Transcribed page contents:
★ ★ ★ ★

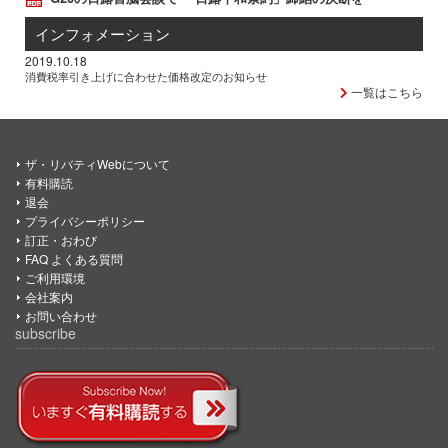
インフォメーション
2019.10.18
消費税率引き上げに合わせた価格改定のお知らせ
一覧はこちら
ザ・リバティWebについて
有料購読
退会
プライバシーポリシー
訂正・おわび
FAQ よくある質問
ご利用環境
会社案内
お問い合わせ
subscribe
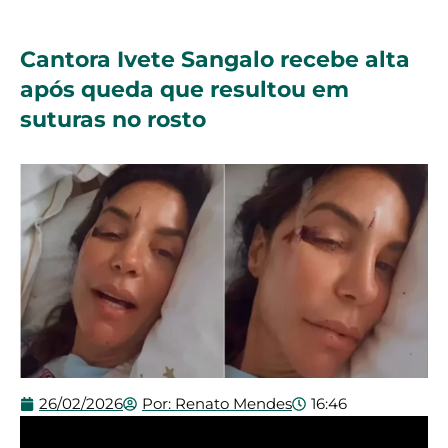
Cantora Ivete Sangalo recebe alta
após queda que resultou em
suturas no rosto
26/02/2026
Por:
Renato Mendes
16:46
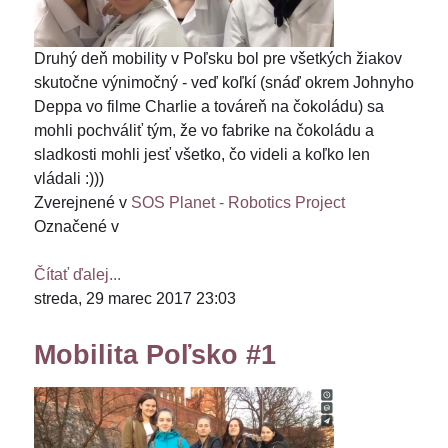
Druhý deň mobility v Poľsku bol pre všetkých žiakov
skutočne výnimočný - veď koľkí (snáď okrem Johnyho
Deppa vo filme Charlie a továreň na čokoládu) sa
mohli pochváliť tým, že vo fabrike na čokoládu a
sladkosti mohli jesť všetko, čo videli a koľko len
vládali :)))
Zverejnené v
SOS Planet - Robotics Project
Označené v
Čítať ďalej...
streda, 29 marec 2017 23:03
Mobilita Poľsko #1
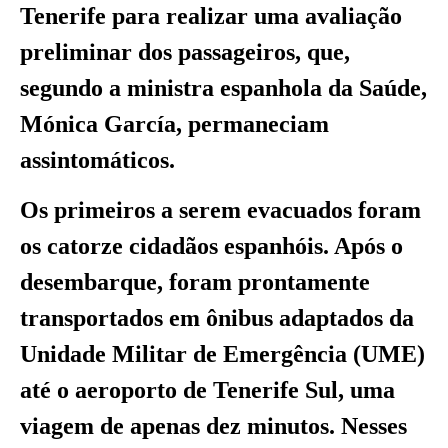
Tenerife para realizar uma avaliação
preliminar dos passageiros, que,
segundo a ministra espanhola da Saúde,
Mónica García, permaneciam
assintomáticos.
Os primeiros a serem evacuados foram
os catorze cidadãos espanhóis. Após o
desembarque, foram prontamente
transportados em ônibus adaptados da
Unidade Militar de Emergência (UME)
até o aeroporto de Tenerife Sul, uma
viagem de apenas dez minutos. Nesses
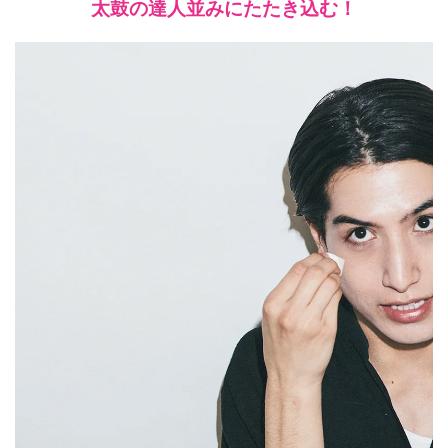
太鼓の達人並みにたたき込む！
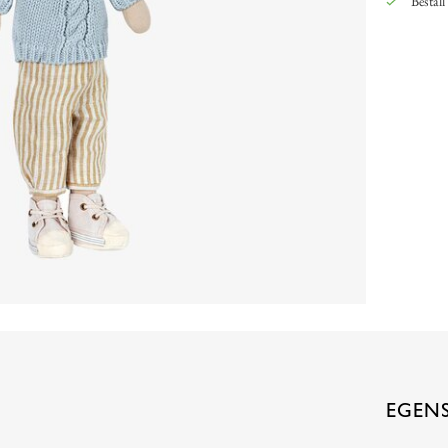
Beställ
EGEN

★ ★ ★ ★

Task details - Beginning with the line containing "sladkosti mohli jesť" and ending with the last line of the data, output those lines exactly and nothing more. Omit every picture.

Task solution -
sladkosti mohli jesť všetko, čo videli a koľko len
vládali :)))
Zverejnené v
SOS Planet - Robotics Project
Označené v
Čítať ďalej...
streda, 29 marec 2017 23:03
Mobilita Poľsko #1
Tenerife para realizar uma avaliação
preliminar dos passageiros, que,
segundo a ministra espanhola da Saúde,
Mónica García, permaneciam
assintomáticos.
Os primeiros a serem evacuados foram
os catorze cidadãos espanhóis. Após o
desembarque, foram prontamente
transportados em ônibus adaptados da
Unidade Militar de Emergência (UME)
até o aeroporto de Tenerife Sul, uma
viagem de apenas dez minutos. Nesses
太鼓の達人並みにたたき込む！
Beställ
EGEN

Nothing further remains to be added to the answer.